Las Vegas native Frank Sidoris, the guitarist for rock star Slash’s band “Slash featuring Myles Kennedy and the Conspirators,” and Robby Cunningham, owner of local Detroit-style pizza concept Guerrilla Pizza, took over the 60-year-old bar in September, and Cunningham says it’s a dream come true.
“To have come into the kitchen two years ago on a stroke of luck and bring so much success to the bar with the pizza I was cooking out of my house is such an accomplishment,” he said.
Cunningham entered the food world with an Instagram account offering free pizza each day to the first person who asked for it. It has since grown to a brick-and-mortar concept. He and Sidoris have long been friends. They said they plan to maintain the bar’s heritage while “enhancing the space” with upgraded lighting and a deep clean.
Sidoris says he’s excited about his first go in the restaurant world.
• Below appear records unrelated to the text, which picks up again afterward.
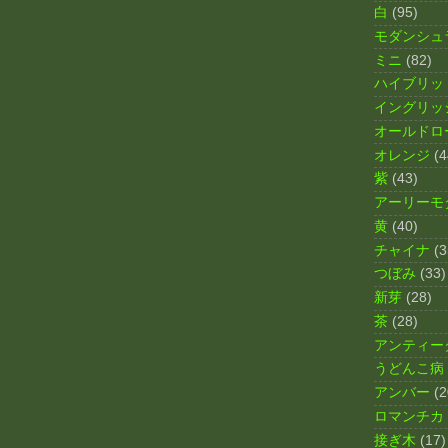
白
(95)
モダンシュ
ミニ
(82)
ハイブリッ
イングリッ
オールドロ
オレンジ
(4
紫
(43)
アーリーモ
黄
(40)
チャイナ
(3
つぼみ
(33)
新芽
(28)
茶
(28)
アンティー
うどんこ病
アンバー
(2
ロマンチカ
接ぎ木
(17)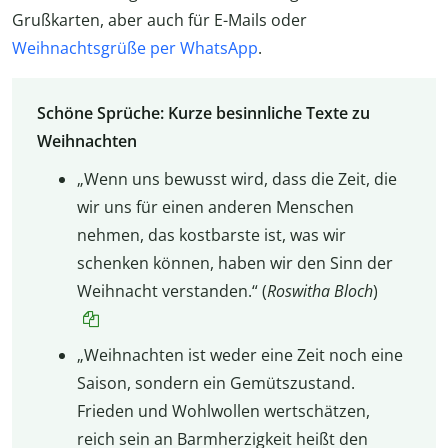
Grußkarten, aber auch für E-Mails oder
Weihnachtsgrüße per WhatsApp
.
Schöne Sprüche: Kurze besinnliche Texte zu
Weihnachten
„Wenn uns bewusst wird, dass die Zeit, die
wir uns für einen anderen Menschen
nehmen, das kostbarste ist, was wir
schenken können, haben wir den Sinn der
Weihnacht verstanden.“ (
Roswitha Bloch
)
„Weihnachten ist weder eine Zeit noch eine
Saison, sondern ein Gemütszustand.
Frieden und Wohlwollen wertschätzen,
reich sein an Barmherzigkeit heißt den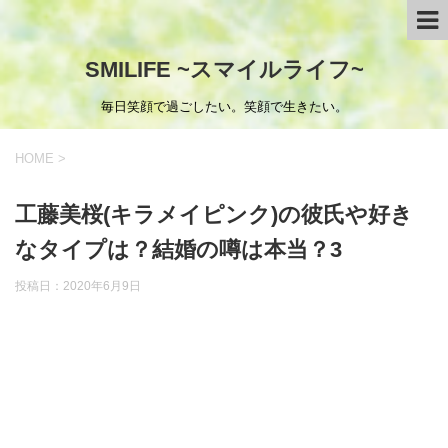
SMILIFE ~スマイルライフ~
毎日笑顔で過ごしたい。笑顔で生きたい。
HOME
>
工藤美桜(キラメイピンク)の彼氏や好き
なタイプは？結婚の噂は本当？3
投稿日：
2020年6月9日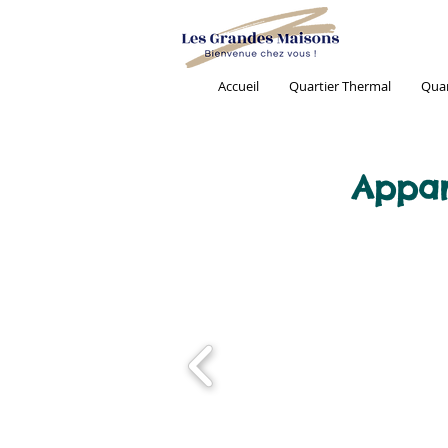
Accueil
Quartier Thermal
Quar
Appar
“To own a bar in Vegas is something to be excited about, but to own a piece of Las Vegas history is something else entirely,” Sidoris said. “My partner Robby and I couldn’t be more motivated to maintain what makes the Hard Hat a staple in the Downtown Vegas community and accentuate its historical value.”
The Hard Hat is about 1,600 square feet with a patio outside. It can seat 97 people and host up to 150 for events.
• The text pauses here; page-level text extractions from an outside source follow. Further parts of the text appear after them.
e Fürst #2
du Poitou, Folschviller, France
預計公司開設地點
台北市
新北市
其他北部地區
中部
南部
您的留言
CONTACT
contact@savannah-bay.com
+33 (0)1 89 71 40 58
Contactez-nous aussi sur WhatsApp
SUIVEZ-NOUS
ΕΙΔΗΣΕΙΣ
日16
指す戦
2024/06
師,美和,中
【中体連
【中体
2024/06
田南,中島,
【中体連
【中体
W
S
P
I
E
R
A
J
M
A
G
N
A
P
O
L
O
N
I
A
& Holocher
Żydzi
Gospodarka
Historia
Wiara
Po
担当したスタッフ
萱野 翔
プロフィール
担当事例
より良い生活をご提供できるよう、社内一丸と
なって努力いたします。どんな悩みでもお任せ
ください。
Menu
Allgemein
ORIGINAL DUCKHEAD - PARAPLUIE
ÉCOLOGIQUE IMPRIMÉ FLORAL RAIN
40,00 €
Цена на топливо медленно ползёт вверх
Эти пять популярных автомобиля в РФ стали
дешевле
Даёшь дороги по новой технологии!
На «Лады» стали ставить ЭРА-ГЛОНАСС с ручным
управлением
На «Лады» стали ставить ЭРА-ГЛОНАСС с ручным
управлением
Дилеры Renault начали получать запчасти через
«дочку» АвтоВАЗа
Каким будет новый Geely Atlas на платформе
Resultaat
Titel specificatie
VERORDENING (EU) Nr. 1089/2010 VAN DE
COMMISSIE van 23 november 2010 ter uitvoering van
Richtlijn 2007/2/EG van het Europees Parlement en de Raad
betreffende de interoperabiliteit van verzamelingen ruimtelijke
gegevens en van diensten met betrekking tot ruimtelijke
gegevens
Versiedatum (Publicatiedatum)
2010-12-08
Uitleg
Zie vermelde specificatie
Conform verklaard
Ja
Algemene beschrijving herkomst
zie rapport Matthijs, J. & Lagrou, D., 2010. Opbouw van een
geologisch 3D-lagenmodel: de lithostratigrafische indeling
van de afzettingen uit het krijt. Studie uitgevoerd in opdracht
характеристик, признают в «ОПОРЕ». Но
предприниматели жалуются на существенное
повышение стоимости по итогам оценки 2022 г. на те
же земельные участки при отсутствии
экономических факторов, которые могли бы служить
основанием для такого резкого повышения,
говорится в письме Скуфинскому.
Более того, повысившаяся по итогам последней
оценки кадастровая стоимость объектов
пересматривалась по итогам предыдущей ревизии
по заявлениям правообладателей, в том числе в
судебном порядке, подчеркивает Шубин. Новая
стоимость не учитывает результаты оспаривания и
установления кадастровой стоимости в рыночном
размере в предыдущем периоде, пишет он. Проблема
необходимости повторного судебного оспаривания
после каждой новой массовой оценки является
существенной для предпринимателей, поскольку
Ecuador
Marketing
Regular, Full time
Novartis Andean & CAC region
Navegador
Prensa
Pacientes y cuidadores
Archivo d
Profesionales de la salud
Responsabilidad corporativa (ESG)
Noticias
All beers, except specialty pours, are served in 22-ounce mugs. Apart from the signature Detroit-style pizza, the menu includes $7 warm breads such as Wild Bread, Gorilla Knots and Hot Churros; $7 potato tots in three styles — poutine, Parmigiana and Garlic Parm — and $10 wings with your choice of Salted, Frank’s RedHot, Sriracha, Garlic Parm or Mike’s Hot Honey.
Sidoris also has plans to bring in A-list guest bartenders, tap takeovers from breweries, game nights on Tuesdays, and Karaoke on Wednesdays.
Cunningham said pizza sales are on the rise: He started making 15 pies a day and now is making 50 to 100.
“It’s scaled up quite a bit,” he said.